Today, after dropping The Boy off at summer day camp, I dropped by the Publix to replenish my stock of snacks and stuff to make little people's lunches. Now that summer is here, that stuff seems to disappear.
I picked a good day to go, because Publix was having a Green Tag sale (stuff all over the store was BOGO - Buy One Get One Free). I filled up the cart with 2fers and made my way to the checkout.
As I was unloading all of my stuff onto the conveyer belt, I noticed that the bagger was an older black man. This always makes me feel really guilty - when people that pack my groceries are old enough to be my parents. I just have this really deep sense of disrespect, seeing retirement-aged people asking me "paper or plastic?"
Anyway, it wasn't long before all of my things were expertly bagged and placed back into my cart. At the Publix, your cart gets taken outside and your groceries get loaded for you. Period. Also, the Publix workers are NOT allowed to accept tips (I've tried on many occasions to tip them anyway, but they never take it.)
As I completed my transaction, I heard a few other Publix workers call out "Hi Josh!" to the man that was pushing my cart full of groceries, and his cheery "Good Morning!" was a pleasant thing to hear as we made our way toward the parking lot. He made sure to ask me "Ready, ma'am?" before he proceeded, and I answered quickly, "Yes Sir," mortified that this man, easily 70, was "ma'am"ing me.
When we were about to cross the parking lot, an impatient driver was honking his horn at ANOTHER driver that had stopped momentarily at the storefront to drop off a very frazzled-looking Publix worker. As she dashed into the store, Josh confidentially said, "I hope she makes it before the top of the hour. If you're late, you get written up." He went on to say with a smile, "Isn't it a beautiful day today?"
I agreed that it was beautiful, and not nearly as hot as it had been. He went on to make pleasant conversation, saying "I always try to be early to work. Starts my day off better. The job I had before this one, I worked there 31 years. I was only late one time. It was in downtown Atlanta, so I always made sure I got there an hour early. I usually had time to have a cup of coffee and read the paper." I marveled at that, as he continued to talk . . .
"I learned my habits from my father. No matter what he had to do, no matter what day it was, he was up by 4:00 in the morning, drinking a cup of coffee." Naturally, I had to ask him what time his father went to bed, and he seemed delighted to continue the conversation.

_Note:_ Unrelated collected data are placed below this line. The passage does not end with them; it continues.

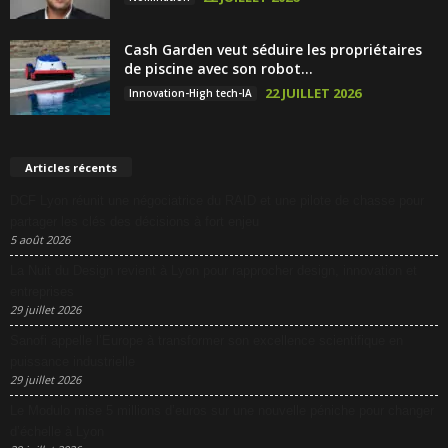
Cash Garden veut séduire les propriétaires
de piscine avec son robot...
22 JUILLET 2026
Innovation-High tech-IA
Articles récents
DCF Lyon réunit une négociatrice du RAID et une pilote de chasse pour
partager les clés des décisions à fort enjeu
5 août 2026
La Nuit du Design revient à Lyon pour rapprocher design, innovation et
entreprises
29 juillet 2026
Sanofi appelle l’Europe à transformer son excellence scientifique en
puissance industrielle
29 juillet 2026
Le Modulo mise 5 millions d’euros sur une nouvelle péniche pour changer
d’échelle à Lyon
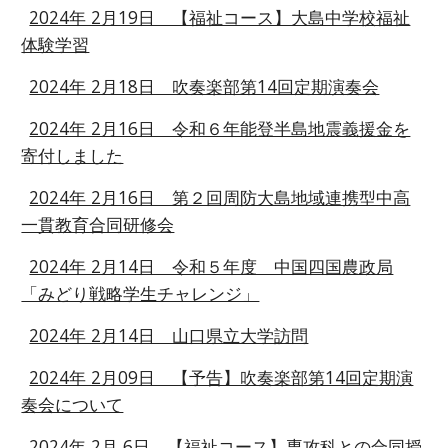
2024年 2月19日 【福祉コース】大島中学校福祉
体験学習
2024年 2月18日 吹奏楽部第14回定期演奏会
2024年 2月16日 令和６年能登半島地震義援金を
寄付しました
2024年 2月16日 第２回周防大島地域連携型中高
一貫教育合同研修会
2024年 2月14日 令和５年度 中国四国農政局
「みどり戦略学生チャレンジ」
2024年 2月14日 山口県立大学訪問
2024年 2月09日 【予告】吹奏楽部第14回定期演
奏会について
2024年 2月 6日 【福祉コース】専攻科との合同授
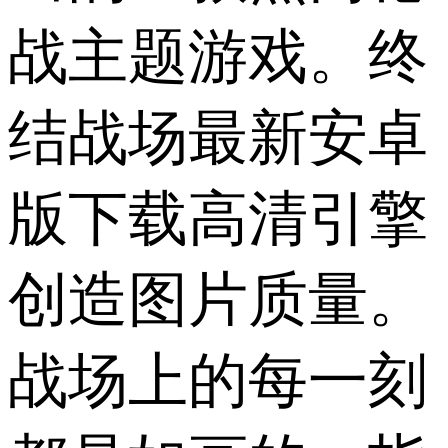
战主题游戏。终
结战场最新安卓
版下载高清引擎
创造图片质量。
战场上的每一刻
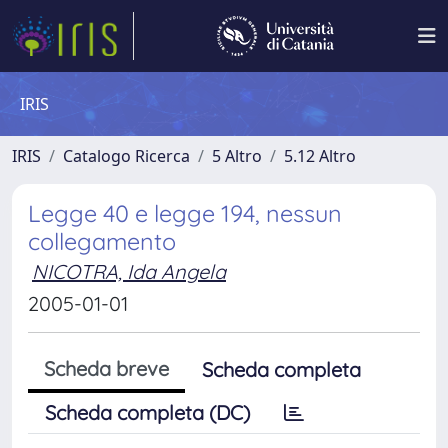
IRIS
IRIS
Catalogo Ricerca
5 Altro
5.12 Altro
Legge 40 e legge 194, nessun
collegamento
NICOTRA, Ida Angela
2005-01-01
Scheda breve
Scheda completa
Scheda completa (DC)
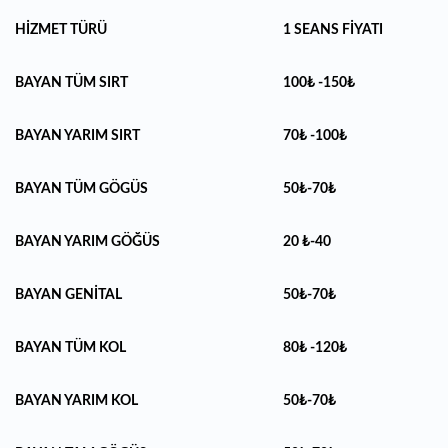
HİZMET TÜRÜ
1 SEANS FİYATI
BAYAN TÜM SIRT
100₺ -150₺
BAYAN YARIM SIRT
70₺ -100₺
BAYAN TÜM GÖGÜS
50₺-70₺
BAYAN YARIM GÖĞÜS
20 ₺-40
BAYAN GENİTAL
50₺-70₺
BAYAN TÜM KOL
80₺ -120₺
BAYAN YARIM KOL
50₺-70₺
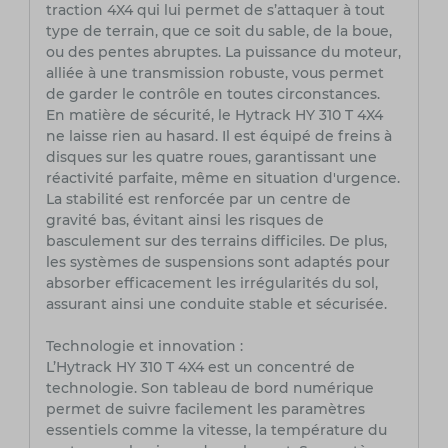
traction 4X4 qui lui permet de s’attaquer à tout
type de terrain, que ce soit du sable, de la boue,
ou des pentes abruptes. La puissance du moteur,
alliée à une transmission robuste, vous permet
de garder le contrôle en toutes circonstances.
En matière de sécurité, le Hytrack HY 310 T 4X4
ne laisse rien au hasard. Il est équipé de freins à
disques sur les quatre roues, garantissant une
réactivité parfaite, même en situation d'urgence.
La stabilité est renforcée par un centre de
gravité bas, évitant ainsi les risques de
basculement sur des terrains difficiles. De plus,
les systèmes de suspensions sont adaptés pour
absorber efficacement les irrégularités du sol,
assurant ainsi une conduite stable et sécurisée.
Technologie et innovation :
L’Hytrack HY 310 T 4X4 est un concentré de
technologie. Son tableau de bord numérique
permet de suivre facilement les paramètres
essentiels comme la vitesse, la température du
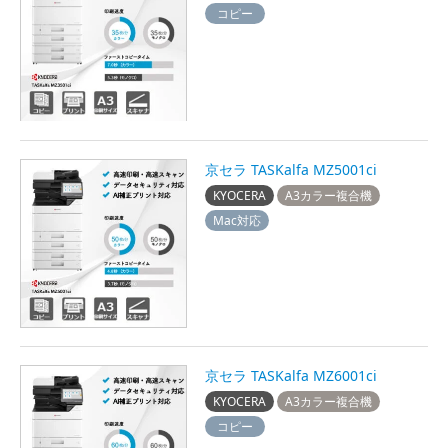
コピー
京セラ TASKalfa MZ5001ci
KYOCERA
A3カラー複合機
Mac対応
京セラ TASKalfa MZ6001ci
KYOCERA
A3カラー複合機
コピー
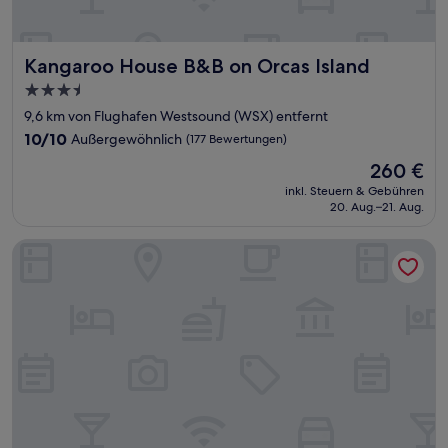
Kangaroo House B&B on Orcas Island
Kangaroo House B&B on Orcas Island
3.5-
Sterne-
9,6 km von Flughafen Westsound (WSX) entfernt
Unterkunft
10.0
10/10
Außergewöhnlich
(177 Bewertungen)
von
Der
260 €
10,
Preis
Außergewöhnlich,
inkl. Steuern & Gebühren
beträgt
20. Aug.–21. Aug.
(177
260 €
Bewertungen)
Trumpeter Inn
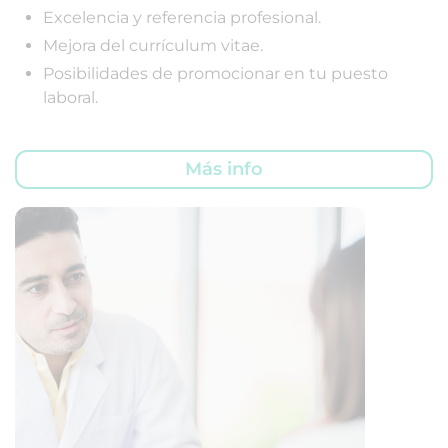
Excelencia y referencia profesional.
Mejora del currículum vitae.
Posibilidades de promocionar en tu puesto
laboral.
Más info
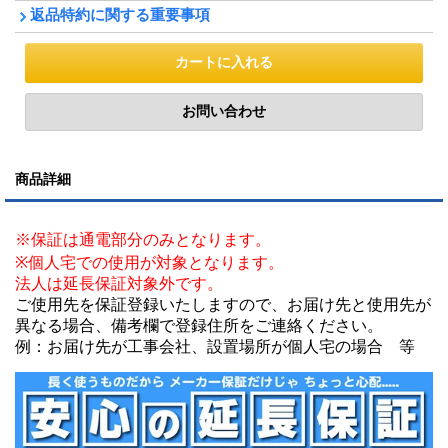
返品特約に関する重要事項
商品詳細
※保証は通電部分のみとなります。
※個人宅での使用が対象となります。
法人は延長保証対象外です。
ご使用先を保証登録いたしますので、お届け先と使用先が
異なる場合、備考欄で登録住所をご連絡ください。
例：お届け先が工事会社、設置場所が個人宅の場合 等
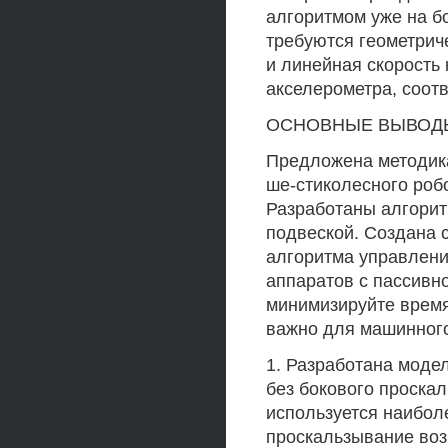
алгоритмом уже на бо
требуются геометри
и линейная скорость
акселерометра, соотв
ОСНОВНЫЕ ВЫВОДЫ
Предложена методик
ше-стиколесного роб
Разработаны алгорит
подвеской. Создана 
алгоритма управлени
аппаратов с пассивн
минимизируйте время
важно для машинного
1. Разработана моде
без бокового проска
используется наибол
проскальзывание возм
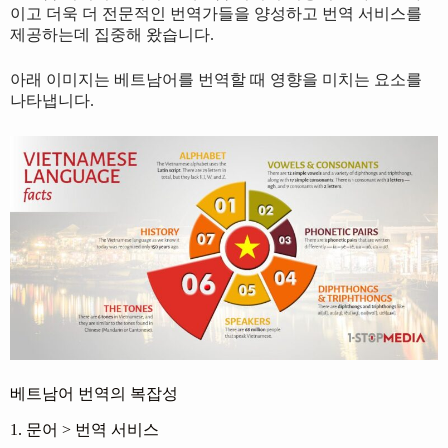
이고 더욱 더 전문적인 번역가들을 양성하고 번역 서비스를
제공하는데 집중해 왔습니다.
아래 이미지는 베트남어를 번역할 때 영향을 미치는 요소를
나타냅니다.
베트남어 번역의 복잡성
1. 문어 > 번역 서비스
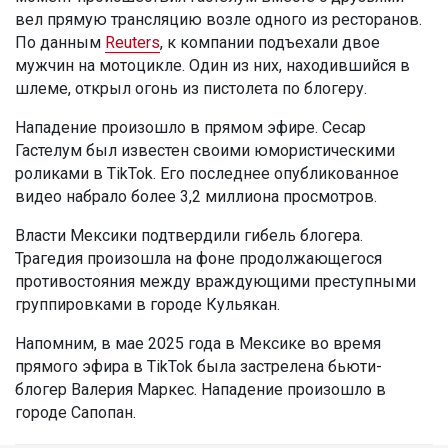
вел прямую трансляцию возле одного из ресторанов.
По данным
Reuters
, к компании подъехали двое
мужчин на мотоцикле. Один из них, находившийся в
шлеме, открыл огонь из пистолета по блогеру.
Нападение произошло в прямом эфире. Сесар
Гастелум был известен своими юмористическими
роликами в TikTok. Его последнее опубликованное
видео набрало более 3,2 миллиона просмотров.
Власти Мексики подтвердили гибель блогера.
Трагедия произошла на фоне продолжающегося
противостояния между враждующими преступными
группировками в городе Кульякан.
Напомним, в мае 2025 года в Мексике во время
прямого эфира в TikTok была застрелена бьюти-
блогер Валерия Маркес. Нападение произошло в
городе Сапопан.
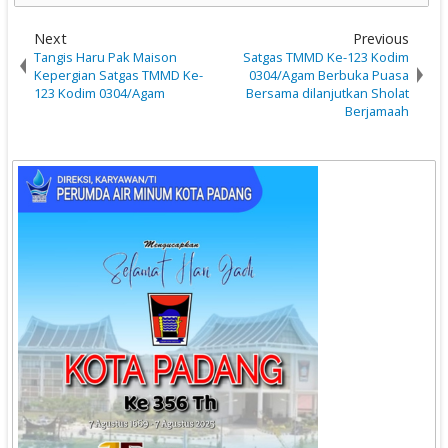
Next
Previous
Tangis Haru Pak Maison
Satgas TMMD Ke-123 Kodim
Kepergian Satgas TMMD Ke-
0304/Agam Berbuka Puasa
123 Kodim 0304/Agam
Bersama dilanjutkan Sholat
Berjamaah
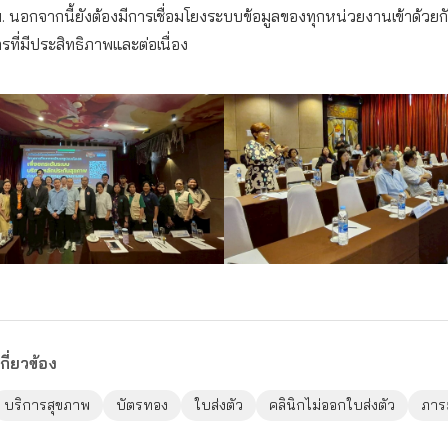
 นอกจากนี้ยังต้องมีการเชื่อมโยงระบบข้อมูลของทุกหน่วยงานเข้าด้วยกั
รที่มีประสิทธิภาพและต่อเนื่อง
กี่ยวข้อง
บริการสุขภาพ
บัตรทอง
ใบส่งตัว
คลินิกไม่ออกใบส่งตัว
ภาร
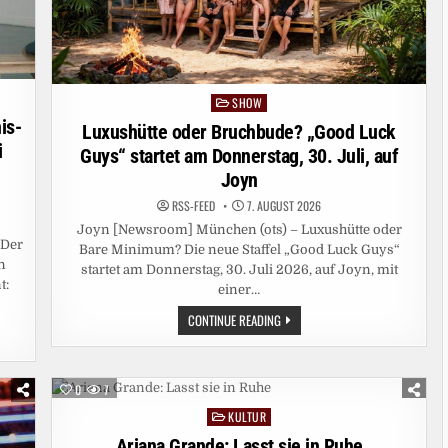
SHOW
Posted
is-
in
Luxushütte oder Bruchbude? „Good Luck
i
Guys“ startet am Donnerstag, 30. Juli, auf
Joyn
RSS-FEED
7. AUGUST 2026
Joyn [Newsroom] München (ots) – Luxushütte oder
 Der
Bare Minimum? Die neue Staffel „Good Luck Guys“
n
startet am Donnerstag, 30. Juli 2026, auf Joyn, mit
t:
einer…
LUXUSHÜTTE
CONTINUE READING
ODER
BRUCHBUDE?
„GOOD
LUCK
GUYS“
0
7
STARTET
AM
KULTUR
Posted
DONNERSTAG,
30.
in
Ariana Grande: Lasst sie in Ruhe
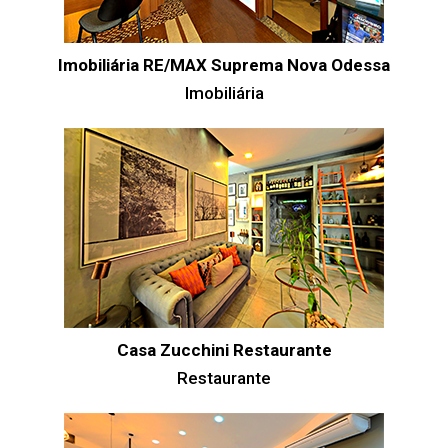
Imobiliária RE/MAX Suprema Nova Odessa
Imobiliária
Casa Zucchini Restaurante
Restaurante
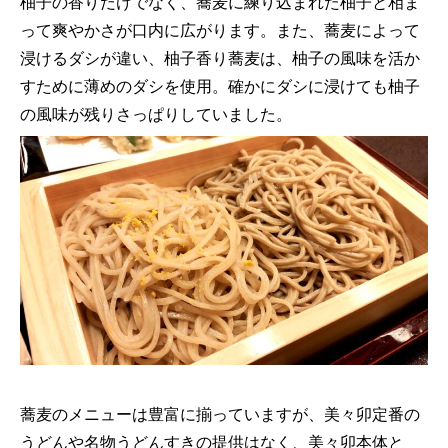
柚子の香りだけでなく、蕎麦に練り込まれた柚子と相ま
って爽やかさが口内に広がります。
また、蕎麦によって
浸けるダシが違い、柚子香り蕎麦は、柚子の風味を活か
すために薄めのダシを使用。確かにダシに浸けても柚子
の風味が残りさっぱりしていました。
蕎麦のメニューは豊富に揃っていますが、美々卯定番の
うどんや名物うどんすきの提供はなく、美々卯本体と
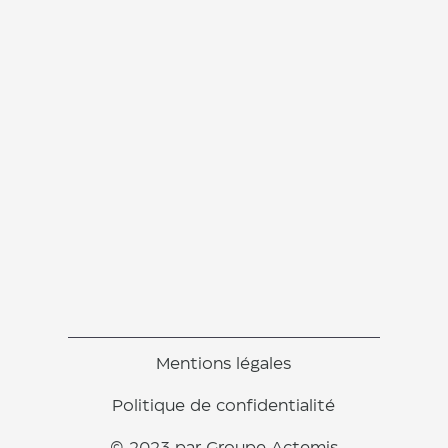
Mentions légales
Politique de confidentialité
© 2023 par Groupe Actemis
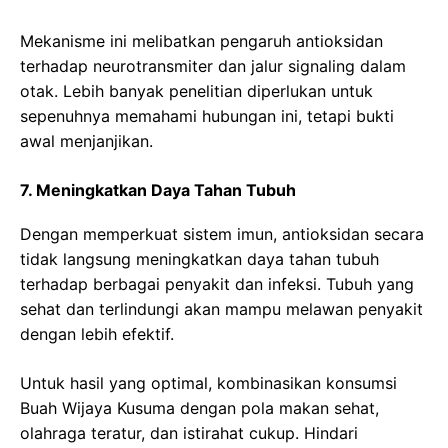
Mekanisme ini melibatkan pengaruh antioksidan
terhadap neurotransmiter dan jalur signaling dalam
otak. Lebih banyak penelitian diperlukan untuk
sepenuhnya memahami hubungan ini, tetapi bukti
awal menjanjikan.
7. Meningkatkan Daya Tahan Tubuh
Dengan memperkuat sistem imun, antioksidan secara
tidak langsung meningkatkan daya tahan tubuh
terhadap berbagai penyakit dan infeksi. Tubuh yang
sehat dan terlindungi akan mampu melawan penyakit
dengan lebih efektif.
Untuk hasil yang optimal, kombinasikan konsumsi
Buah Wijaya Kusuma dengan pola makan sehat,
olahraga teratur, dan istirahat cukup. Hindari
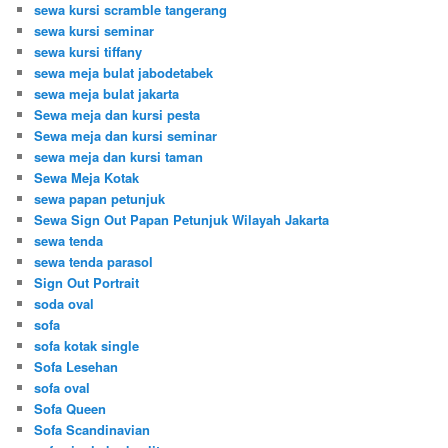
sewa kursi scramble tangerang
sewa kursi seminar
sewa kursi tiffany
sewa meja bulat jabodetabek
sewa meja bulat jakarta
Sewa meja dan kursi pesta
Sewa meja dan kursi seminar
sewa meja dan kursi taman
Sewa Meja Kotak
sewa papan petunjuk
Sewa Sign Out Papan Petunjuk Wilayah Jakarta
sewa tenda
sewa tenda parasol
Sign Out Portrait
soda oval
sofa
sofa kotak single
Sofa Lesehan
sofa oval
Sofa Queen
Sofa Scandinavian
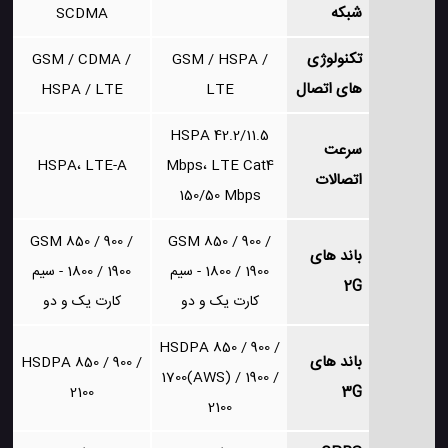
شبکه
SCDMA
تکنولوژی
GSM / CDMA /
GSM / HSPA /
های اتصال
HSPA / LTE
LTE
HSPA 42.2/11.5
سرعت
HSPA، LTE-A
Mbps، LTE Cat4
اتصالات
150/50 Mbps
GSM 850 / 900 /
GSM 850 / 900 /
باند های
1800 / 1900 - سیم
1800 / 1900 - سیم
2G
کارت یک و دو
کارت یک و دو
HSDPA 850 / 900 /
باند های
HSDPA 850 / 900 /
1700(AWS) / 1900 /
3G
2100
2100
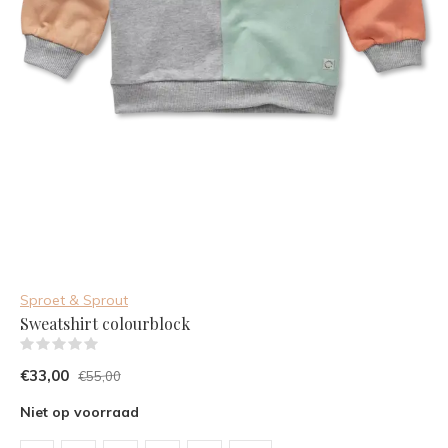
Sproet & Sprout
Sweatshirt colourblock
(0)
€33,00
€55,00
Niet op voorraad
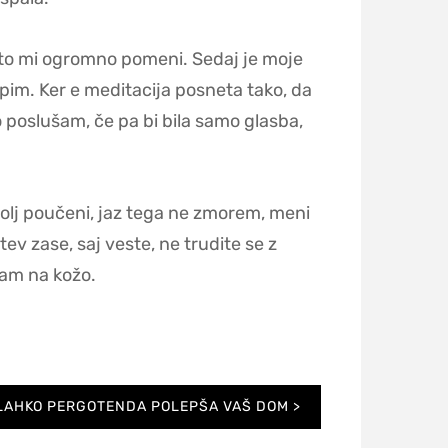
e to mi ogromno pomeni. Sedaj je moje
spim. Ker e meditacija posneta tako, da
 poslušam, če pa bi bila samo glasba,
bolj poučeni, jaz tega ne zmorem, meni
v zase, saj veste, ne trudite se z
 vam na kožo.
 LAHKO PERGOTENDA POLEPŠA VAŠ DOM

"Well, he would go to bed about 7 or 8 of an evening. Back then, you didn't have all of the things that people have now. There wasn't much to do once the sun went down, and by that time, people that worked hard were grateful for the opportunity to rest."
I considered that for a minute and said, "Mr. Josh, I am not so sure that wouldn't be best now."
He chuckled, and said, "You can just call me plain ol' Josh, ma'am, and I think you might be right about that."
He looked thoughtful for a minute, as he finished putting my groceries into the back of my car, he continued a few of this thoughts. "I've been here 11 years now, and I have a little cleaning business, too. I've cleaned the same office now for 34 years."
Incredulous, I said, "So, you have worked 2 jobs continually for nearly 40 years?" He smiled and said, "Yes ma'am. I've always had 2 jobs. I'm not sure what I would do if I didn't have a second job. I take care of my garden and yard and house chores on Saturday, and of course I go to church on Sunday. I never have worked on Sunday. I was raised that way. I saw my parents work hard always, and go to church on Sunday. They never drank, or smoked. I haven't either. I've never done any drugs, and I think that people are made for hard work. It keeps you young." With a smile, he concluded, "Now, I will admit, I do enjoy a Coke or KoolAid. As long as I can have a cold Coke or a KoolAid of an afternoon, I am all right!"
I laughed at that, telling him I loved KoolAid too. He seemed pleased to hear that, and wished me a good day. "I hope you have a good day, too, Mr. Josh," I said, as I got into my car.
You can find heroes in the most unlikely places.